Pizarro kurz vor Rückkehr ins Mannschaftstraining

Thomas Schaaf beschäftigte sich auch in der zweiten Trainingseinheit nach dem Ausscheiden im DFB-Pokal noch mit den Gründen dafür.
Profis
Montag, 01.08.2011 // 18:45 Uhr

Warum passierte das im ersten Pokalspiel? Wo sind die vielen positiven Aspekte aus der Vorbereitung geblieben? Wieso konnten wir nach dem verschossenen Elfmeter nicht mehr nachlegen? Diese und weitere Fragen beschäftigten Werder-Coach Thomas Schaaf auch noch am zweiten Tag nach dem Pokal-Aus beim Drittligisten Heidenheim.

„Wir müssen sehen, dass wir wieder Struktur hinein bekommen, uns spielerisch verbessern, die Zweikämpfe mehr annehmen und vor allem die vielen positiven Aspekte, die wir zuvor gezeigt haben, wieder in den Vordergrund stellen", äußerte sich Schaaf nach Ende des Nachmittagstrainings am Montag.

Stürmer Claudio Pizarro könnte ohne Zweifel zu einer besseren Situation beitragen. „Ich fühle mich gut.
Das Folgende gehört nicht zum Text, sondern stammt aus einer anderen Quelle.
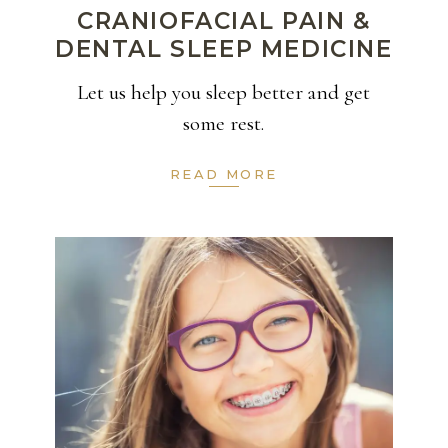
CRANIOFACIAL PAIN &
DENTAL SLEEP MEDICINE
Let us help you sleep better and get
some rest.
READ MORE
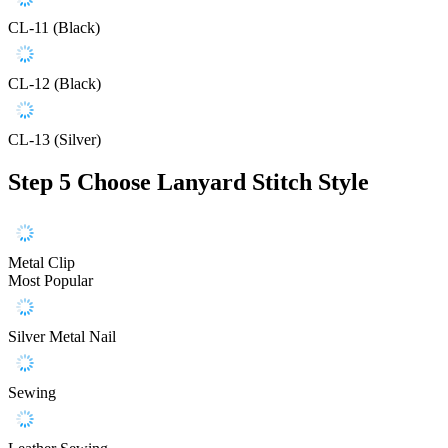
CL-11 (Black)
CL-12 (Black)
CL-13 (Silver)
Step 5
Choose Lanyard Stitch Style
Metal Clip
Most Popular
Silver Metal Nail
Sewing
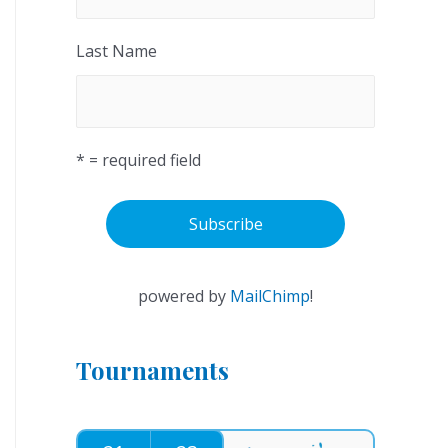
Last Name
* = required field
powered by
MailChimp
!
Tournaments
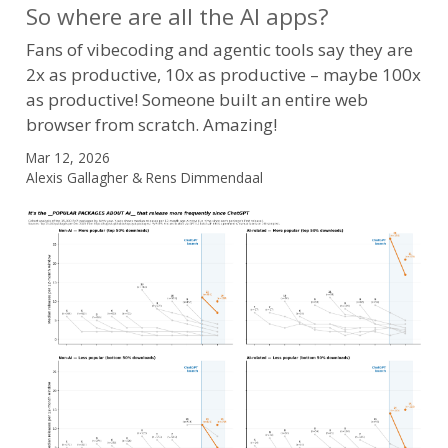
So where are all the AI apps?
Fans of vibecoding and agentic tools say they are
2x as productive, 10x as productive – maybe 100x
as productive! Someone built an entire web
browser from scratch. Amazing!
Mar 12, 2026
Alexis Gallagher & Rens Dimmendaal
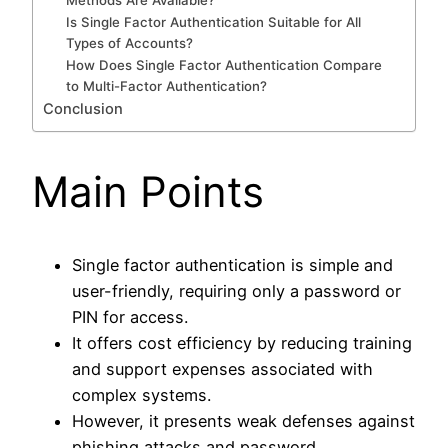
Methods Are Available?
Is Single Factor Authentication Suitable for All
Types of Accounts?
How Does Single Factor Authentication Compare
to Multi-Factor Authentication?
Conclusion
Main Points
Single factor authentication is simple and
user-friendly, requiring only a password or
PIN for access.
It offers cost efficiency by reducing training
and support expenses associated with
complex systems.
However, it presents weak defenses against
phishing attacks and password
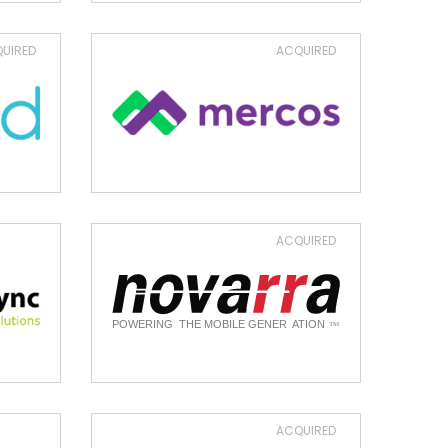
UIRED
ACQUIRED
ACQUIRED
ACQUIRED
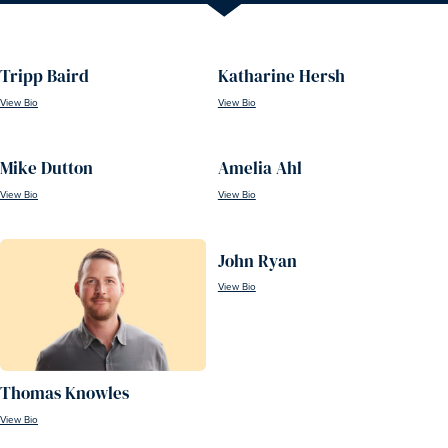
Tripp Baird
Katharine Hersh
View Bio
View Bio
Mike Dutton
Amelia Ahl
View Bio
View Bio
John Ryan
View Bio
Thomas Knowles
View Bio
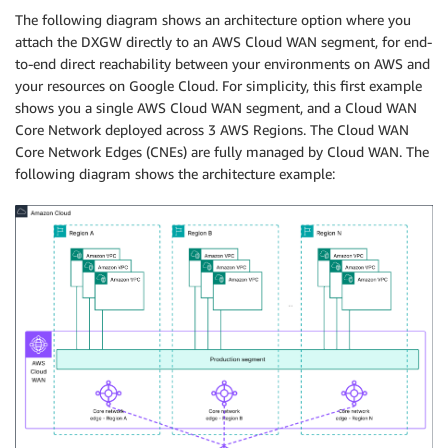
The following diagram shows an architecture option where you
attach the DXGW directly to an AWS Cloud WAN segment, for end-
to-end direct reachability between your environments on AWS and
your resources on Google Cloud. For simplicity, this first example
shows you a single AWS Cloud WAN segment, and a Cloud WAN
Core Network deployed across 3 AWS Regions. The Cloud WAN
Core Network Edges (CNEs) are fully managed by Cloud WAN. The
following diagram shows the architecture example:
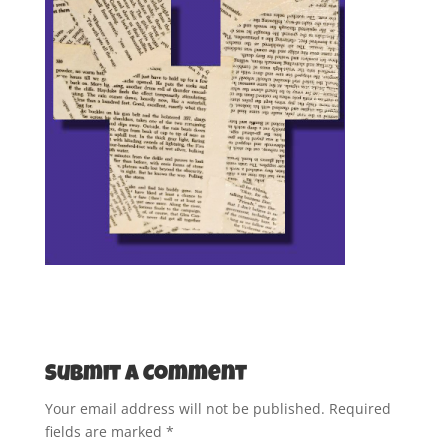
Submit a Comment
Your email address will not be published.
Required
fields are marked
*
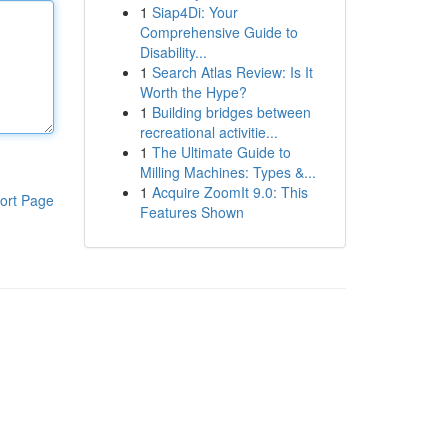
1
Siap4Di: Your
Comprehensive Guide to
Disability...
1
Search Atlas Review: Is It
Worth the Hype?
1
Building bridges between
recreational activitie...
1
The Ultimate Guide to
Milling Machines: Types &...
1
Acquire ZoomIt 9.0: This
ort Page
Features Shown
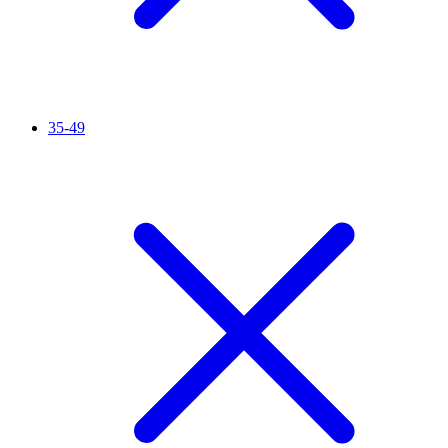
35-49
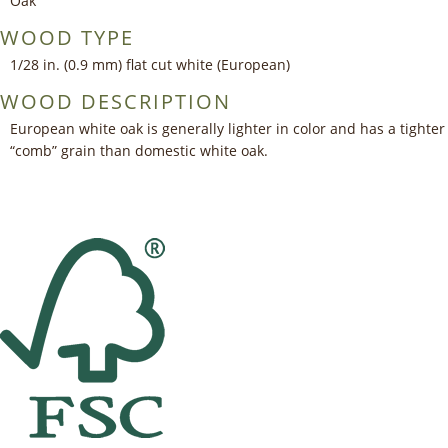
Oak
WOOD TYPE
1/28 in. (0.9 mm) flat cut white (European)
WOOD DESCRIPTION
European white oak is generally lighter in color and has a tighter
“comb” grain than domestic white oak.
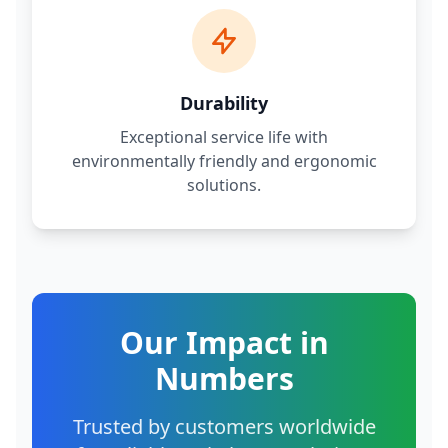
Durability
Exceptional service life with
environmentally friendly and ergonomic
solutions.
Our Impact in
Numbers
Trusted by customers worldwide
Ich bin zwar etwas müde, weil ich viel trainiert habe, aber das geht schon. Beim Dribbeln und Passen habe ich keine Probleme, das Schießen und die 1-gegen-1-Situationen gehen dagegen noch nicht. In drei bis vier Tagen kann ich eventuell wieder mit der Mannschaft trainieren", sieht sich der Peruaner auf einem guten Weg.

Clemens Fritz stand zwar auf dem Trainingsgelände und absolvierte ein Lauftraining, doch ohne eine Verbesserung an der schmerzenden Achillessehne zu verspüren. „Sie ist von einem elastischen Schlauch umgeben, welcher verklebt ist. Für das Spiel gegen Everton wird es eng", glaubt der Rechtsverteidiger weniger an einen Einsatz gegen den englischen Premier-League-Klub.

Gänzlich der Trainingseinheit fern blieb dagegen Tim Borowski. „Boro hat Knöchelprobleme. Er ist für Everton keine Option", schloss Schaaf einen Einsatz für Werders Mittelfeldspieler aus.

Lange nicht mehr auf dem Trainingsplatz am Weser-Stadion zu Gast war Onur Ayik. Im Februar dieses Jahres zog sich das Werder-Talent einen Kreuz- und Innenbandriss im Knie zu, was eine lange Zwangspause zur Folge hatte. Im Sporthep-Rehazentrum standen seither primär Krafttraining und Stabilisationsübungen auf der Tagesordnung. Erstmals absolvierte Ayik eine individuelle Trainingseinheit auf dem Platz.